Task to carry out
Reproduce, exactly and in full, the lines from the one with "פטריות שי-מג'י חום🇮🇱" through the one with "Signaler un abus" in the data below; drop pictures.

───── Provided material ─────

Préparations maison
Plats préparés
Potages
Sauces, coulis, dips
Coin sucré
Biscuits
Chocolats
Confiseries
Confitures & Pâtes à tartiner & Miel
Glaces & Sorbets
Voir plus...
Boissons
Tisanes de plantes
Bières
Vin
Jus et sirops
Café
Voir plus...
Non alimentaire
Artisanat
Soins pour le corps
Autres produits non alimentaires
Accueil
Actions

─────
───── Provided material ─────

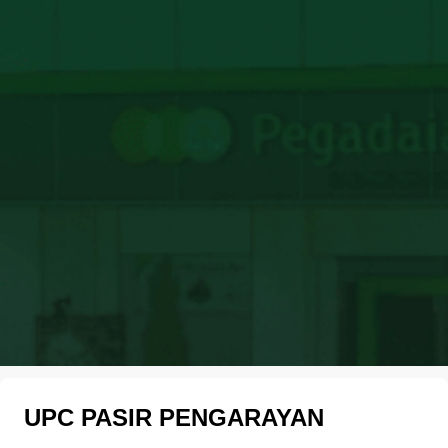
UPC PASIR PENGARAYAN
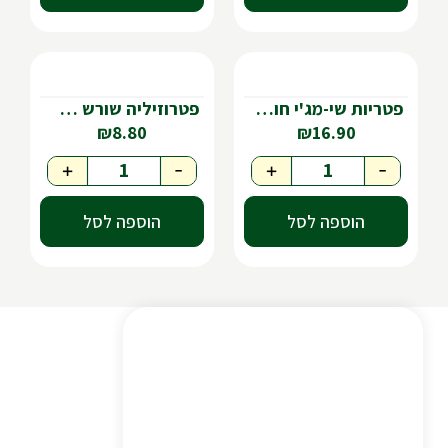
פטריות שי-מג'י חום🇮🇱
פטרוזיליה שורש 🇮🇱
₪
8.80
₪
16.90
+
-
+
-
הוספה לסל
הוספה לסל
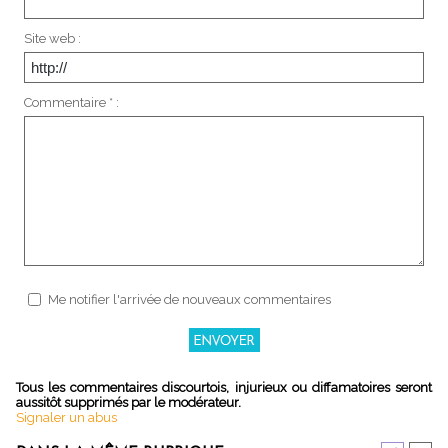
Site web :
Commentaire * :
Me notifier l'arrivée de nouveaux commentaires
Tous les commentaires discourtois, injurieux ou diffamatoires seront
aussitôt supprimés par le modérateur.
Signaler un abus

─────

Answer box
פטריות שי-מג'י חום🇮🇱
פטרוזיליה שורש 🇮🇱
₪
8.80
₪
16.90
+
-
+
-
הוספה לסל
הוספה לסל
Site web :
Commentaire * :
Me notifier l'arrivée de nouveaux commentaires
Tous les commentaires discourtois, injurieux ou diffamatoires seront
aussitôt supprimés par le modérateur.
Signaler un abus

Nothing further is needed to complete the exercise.